As I backpack, my mantra for clothes is ¨reduce, recycle, reuse¨ and let´s just say if it doesn´t stink to me, it´s still clean and technically, underwear has four sides. Plus, the clothes is never really clean when you handwash and is often unpleasantly damp when I pack it up to leave the next day. Yes, clean clothes is a luxury.

After staying with this wonderful family, I have always associated Siestas with `Familia´. During my first visit, the mom would go out every morning to the market in preparation of the main meal at lunch. All the children and their spouses would come from across the city to eat together. It would take around two hours and consists of four or five courses of often simple, hearty dishes of soup, pasta, chicken, salad and coffee. The next course would not start until the last person had finished the present one. Conversation and laughter would help season the dishes and there didn´t seem to be a rush to get lunch over with (like it was some kind of chore to keep your stomach quiet). This beautiful ritual happened everyday and I fondly remember them now. By the way, the locals do not butter their bread in Catalunya but instead rub a ripe tomato and add olive oil to moisten their bread.

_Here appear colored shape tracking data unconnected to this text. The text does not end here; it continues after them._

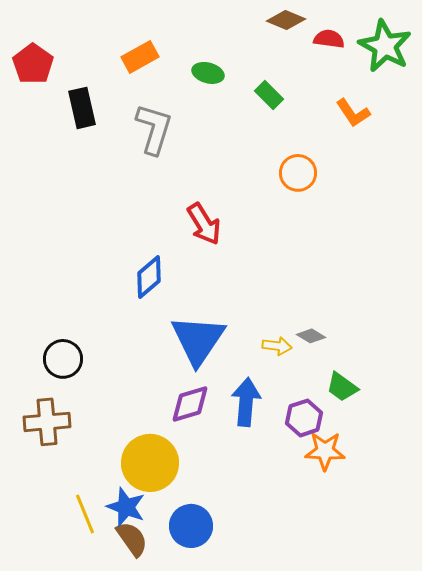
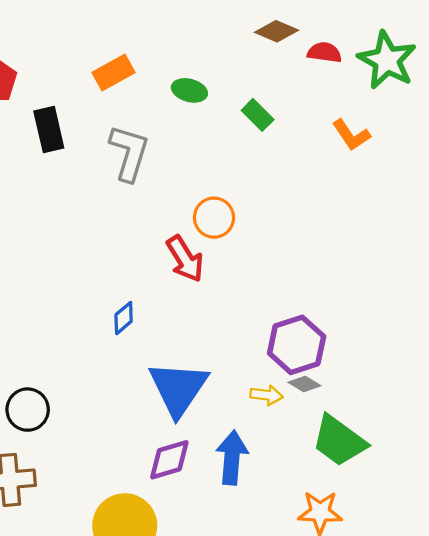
orange circle: (298, 173) -> (214, 218), moved
blue diamond: (149, 277) -> (124, 318), size x0.7
green trapezoid: (342, 387) -> (339, 441), size x1.6
purple hexagon: (304, 418) -> (297, 345), moved, size x1.4

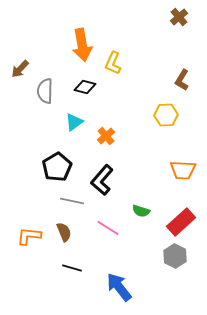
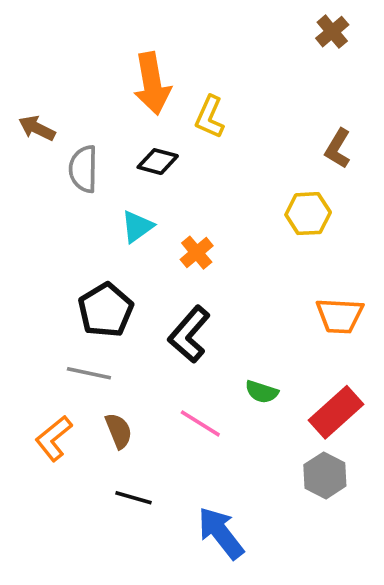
brown arrow: (20, 69) -> (37, 128), turned 72
gray line: (72, 201) -> (89, 373), moved
orange L-shape: (29, 236) -> (54, 438), turned -45

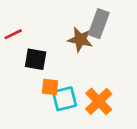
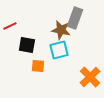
cyan square: (65, 99) -> (59, 50), moved
orange cross: (99, 101) -> (90, 77), moved

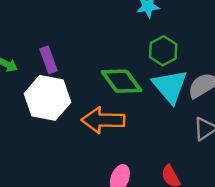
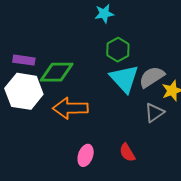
purple rectangle: (49, 60) -> (24, 60), turned -60
green diamond: (122, 81) -> (57, 72), moved, turned -52

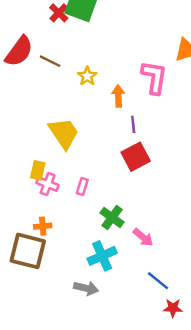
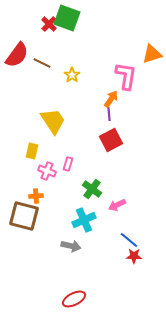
orange arrow: (118, 96) -> (111, 99), moved, turned 36
pink cross: (48, 184) -> (47, 171), moved
pink arrow: (143, 237) -> (117, 205), turned 114
red star: (173, 308) -> (134, 256), moved

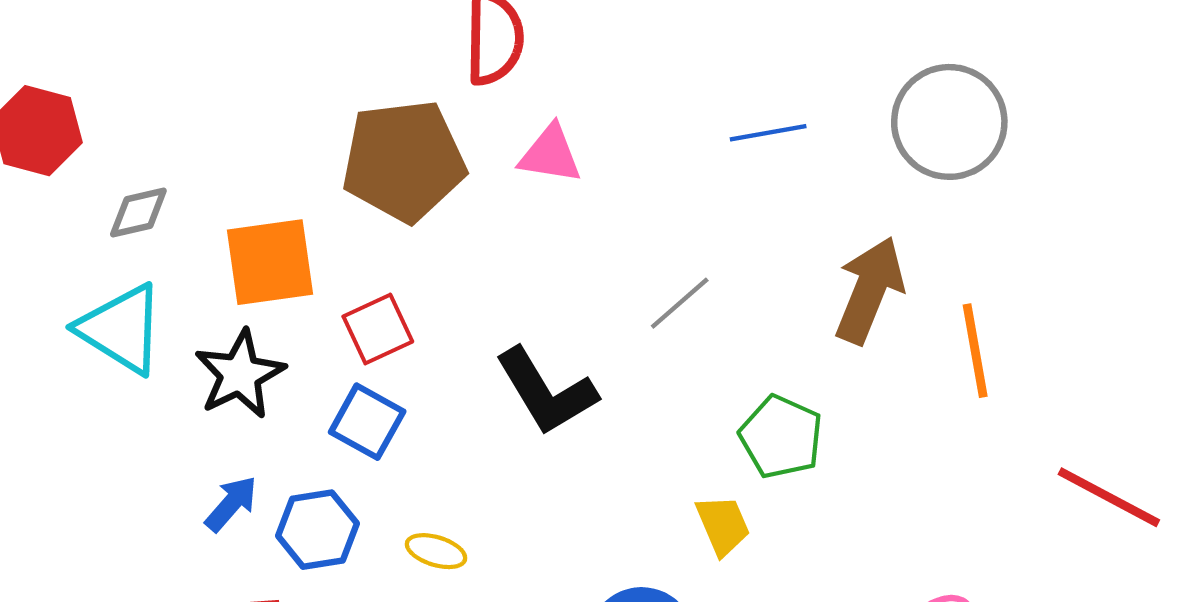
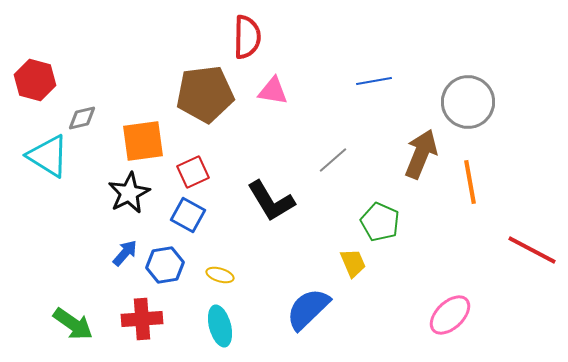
gray circle: (949, 122) -> (468, 102), moved
cyan triangle: (121, 329) -> (48, 156), moved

When I return to a place I like, I am often disappointed. ¨You can never go home¨ as the saying goes. But in this case, Barcelonia is as beautiful, exciting and enchanting as my first visit. Gaudi´s Sagrada Familia Cathedral started in 1882 is a little more complete then I recall, with it´s oraganic looking pinnacles jutting into sky, though I suspect it will not be fully built until the next century. Then there´s of course, Las Ramblas, the famous pederstrain boulvevard where you can stroll from flower sellers to street performers or watch dancers or human statues, or buy a pet fish or bird all in one go, all the while absorbing the hum and flow of tourists, locals, lovers, buskers and pick pockets. Walk over to Placa Reial for something cold to drink and people watching and hear an accordian or guitar being played or head to the port and beach if your heart is so inclined.

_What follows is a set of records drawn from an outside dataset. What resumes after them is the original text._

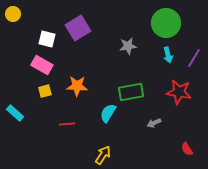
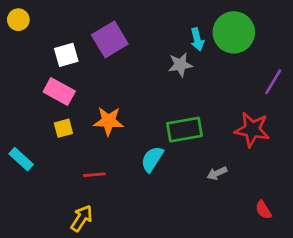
white square: (47, 39) -> (66, 55), turned -30
cyan arrow: (168, 55) -> (197, 39), moved
yellow arrow: (103, 155) -> (82, 218), moved

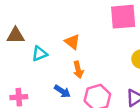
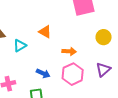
orange arrow: (78, 70) -> (69, 51), moved, turned -64

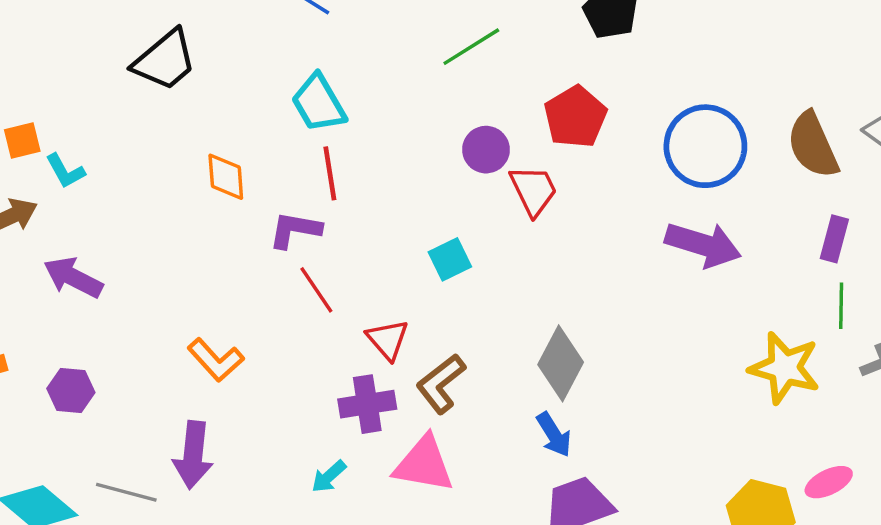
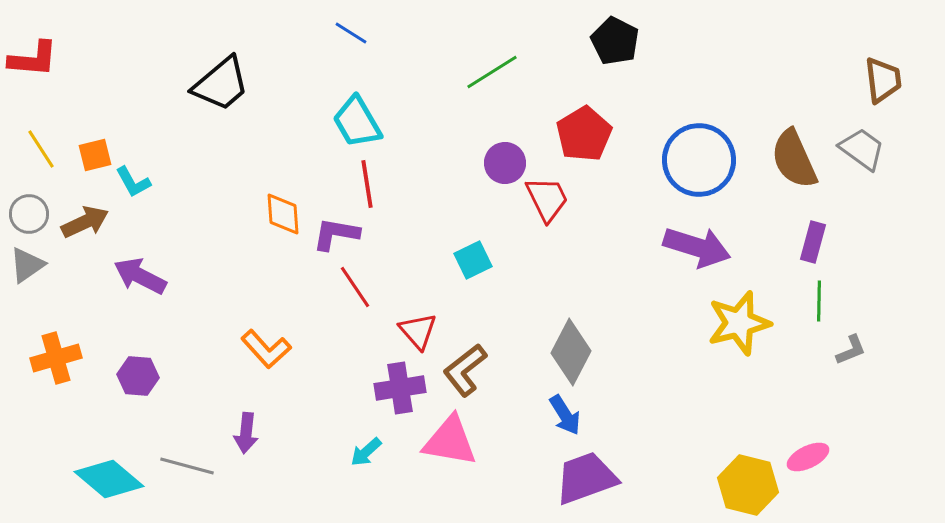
orange diamond: (226, 177) -> (283, 214), moved
yellow star: (785, 368) -> (739, 323), moved, turned -30
purple arrow: (193, 455) -> (246, 433), size x0.7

The appreciation of art, in all forms is one of the great things I love about this country. There are still plenty of modern art being constructed and concerts and plays to attend. There are also plenty of festivals to enjoy throughout the summer and each barrio holds street parties with the music playing well into the night. I ran it one past midnight with music blaring in a square surrounded by apartments and children, elderly, families, teens, adults, etc. all listening and dancing, and enjoying the night.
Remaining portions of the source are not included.